The term machine learning has been around for awhile and its association to artificial intelligence (AI) keeps it in the trendy part of the news.

AI has been part of our imaginations long before it hit the news. Visions of research labs and computer scientists rallied around the latest self-aware technology has filled not only our nightmares, but the afternoon cinemas. Birthed in 1956, AI has alternately been heralded as the key to our civilization’s brightest future and the preposterous fantasies of geeks. Until 2012, it was a bit of both.

Today’s AI is applied in varying ways and degrees. Machine learning, a field of AI, is the practice of using algorithms to parse data, learn from it, and then make a determination or prediction about something in the world. So rather than hand-coding software routines with a specific set of instructions to accomplish a particular task, the machine is trained using large amounts of data and algorithms that give it the ability to learn how to perform the task.

Machine learning came directly from minds of the early AI crowd, and the algorithmic approaches over the years included decision tree learning, inductive logic programming. clustering, reinforcement learning, and Bayesian networks, among others.

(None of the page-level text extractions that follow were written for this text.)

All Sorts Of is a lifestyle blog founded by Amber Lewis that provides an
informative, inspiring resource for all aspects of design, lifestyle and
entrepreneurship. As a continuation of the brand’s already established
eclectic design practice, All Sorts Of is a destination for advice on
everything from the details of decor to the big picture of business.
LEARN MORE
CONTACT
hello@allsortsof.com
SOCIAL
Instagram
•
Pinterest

Deep learning is a technique for implementing machine learning. It was inspired by the structure and function of the brain, namely the interconnecting of many neurons. Artificial Neural Networks (ANNs) are algorithms that mimic the biological structure of the brain. In ANNs, there are neurons that have discrete layers and connections to other neurons. Each layer picks out a specific feature to learn, such as curves and edges in image recognition. It’s this layering that gives deep learning its name. Depth is created by using multiple layers as opposed to a single layer.

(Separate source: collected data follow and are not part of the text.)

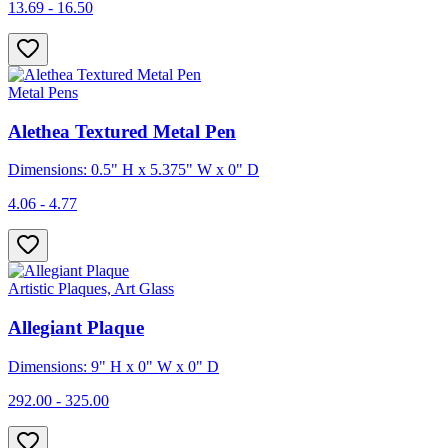
13.69 - 16.50
Metal Pens
Alethea Textured Metal Pen
Dimensions: 0.5" H x 5.375" W x 0" D
4.06 - 4.77
Artistic Plaques, Art Glass
Allegiant Plaque
Dimensions: 9" H x 0" W x 0" D
292.00 - 325.00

Deep learning has enabled many practical applications of machine learning and by extension the overall field of AI. Deep Learning breaks down tasks in ways that makes all kinds of machine assists seem beyond possible. No idea is too big. Driverless cars, better preventive healthcare, even better music recommendations are either now or soon to come.

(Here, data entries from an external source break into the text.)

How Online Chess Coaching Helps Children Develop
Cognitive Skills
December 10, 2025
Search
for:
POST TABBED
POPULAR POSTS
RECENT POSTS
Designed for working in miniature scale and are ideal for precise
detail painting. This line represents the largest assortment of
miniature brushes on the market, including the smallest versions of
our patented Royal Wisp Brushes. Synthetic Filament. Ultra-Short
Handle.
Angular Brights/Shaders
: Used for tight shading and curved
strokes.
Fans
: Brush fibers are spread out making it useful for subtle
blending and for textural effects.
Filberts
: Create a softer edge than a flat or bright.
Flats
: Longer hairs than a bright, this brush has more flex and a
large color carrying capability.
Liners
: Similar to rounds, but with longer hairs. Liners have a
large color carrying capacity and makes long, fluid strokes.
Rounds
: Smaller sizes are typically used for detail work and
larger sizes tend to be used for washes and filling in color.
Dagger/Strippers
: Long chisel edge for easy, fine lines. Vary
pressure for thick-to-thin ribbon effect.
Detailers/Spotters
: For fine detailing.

The current deep learning hype tends to be that we have machinery, that given enough data and enough training time, is able to learn on its own. This of course is either an exaggeration of what the state-of-the-art is capable of or an over simplification of the actual practice of deep learning. It has over the past few years given rise to a massive collection of ideas and techniques that were previously either unknown or known to be indefensible.

Deep learning today goes beyond just multi-level artificial neurons, but instead is a collection of techniques and methods that are used to building unique architectures.

We are looking to the future where we hope to have a more solid foundation to be able to build our learning machines with greater predictability of their capabilities.